B. J. picked up the ocher spheroid from its shelf and said into its tympanum, “Bither Laboratories.”
“This Angus Littleton at Iron Pits, the thing said. Let me talk to Bither.”
She passed it over, holding a loop of its rubbery cord―the beginning of a miles―long sheathed bundle of cultivated neurons that linked it, via a switchboard” organism, with thousands like it in this area alone, and with millions more across the continent.
“This Doc Bither. What is it, Angus?”
“Something funny for you, Doc. We got a couple prisoners here, one a floater pilot, other a Chicago spy.”
“Well, what you want me to―”
“Wait, can’t you? This spy claim he know you. Doc. Say his name Gustard. Alvah Gustard.”
ALVAH stared out through the window, puzzled and angry. He had been in the room for about half an hour, while things were going on outside. He had tried to break the window. The pane had bent slightly. It was neither glass nor plastic, and it wasn’t breakable.
Outside, the last of the invading floaters was dipping down to ward the horizon, pursued by a small darting black shape. Goldendun haze obscured all the foreground except the first few rows of plants, which were drooping on their stems. The squadron had made one grand circle of the mine area, dusting as they went, before the Muckfeet on their incredibly swift flyers―birds or reptiles, Alvah couldn’t tell which―had risen to engage them. Since then, a light breeze from the north had carried the stuff dropped over the Pits: radioactive dust with a gravitostatic charge to make it rebound and spread―and then, with its polarity reversed, cling like grim death where it fell.

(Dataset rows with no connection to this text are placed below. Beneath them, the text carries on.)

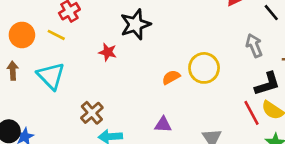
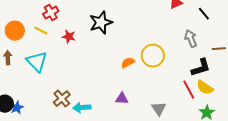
red star: (108, 52) -> (69, 37), moved
brown cross: (92, 113) -> (62, 99), moved

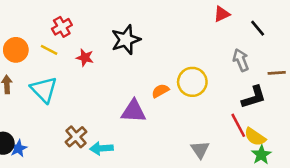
yellow semicircle: (205, 88) -> (255, 137), moved
purple triangle: (122, 99) -> (133, 111), moved, size x1.5

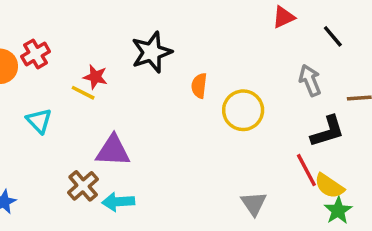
red cross: (62, 27) -> (36, 54), moved
yellow line: (49, 50) -> (83, 93), moved
cyan triangle: (44, 90) -> (39, 121), size x0.7
orange semicircle: (160, 91) -> (199, 86), moved, turned -54
purple triangle: (133, 111) -> (113, 151), moved

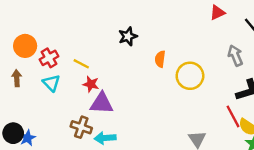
black star: (152, 52) -> (128, 36), size x0.7
red cross: (36, 54) -> (49, 58), moved
red star: (95, 77) -> (91, 84), moved
brown cross: (83, 186) -> (81, 127), turned -30

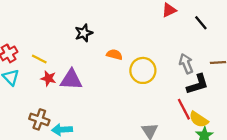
gray arrow: (235, 55) -> (186, 64), moved
orange semicircle: (160, 59) -> (114, 55), turned 98
purple triangle: (102, 103) -> (71, 80), moved

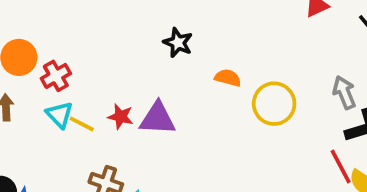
black star: (84, 33) -> (178, 43), turned -30
yellow line: (39, 59) -> (82, 124), moved

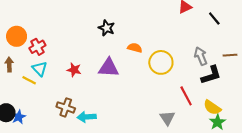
purple triangle: (158, 118) -> (109, 68), moved
yellow line: (82, 124) -> (29, 80), moved
red line: (341, 167) -> (186, 96), moved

He turned and looked at the other man, sitting blank-faced and inattentive, wearing rumpled sky-blue uniform, on the bench against the inner wall. Most of the squadron had flown off to the west after that first pass, and had either escaped or been forced down somewhere beyond the Pits. This fellow had crash-landed in the fields not five hundred yards from Alvah’s window. Alvah had seen the Muckfeet walking out to the wreck―strolling fantastically through the deadly haze―and turkey ― trotting their prisoner back again. A little later, someone had opened the door and shoved the man in, and there he had sat ever since.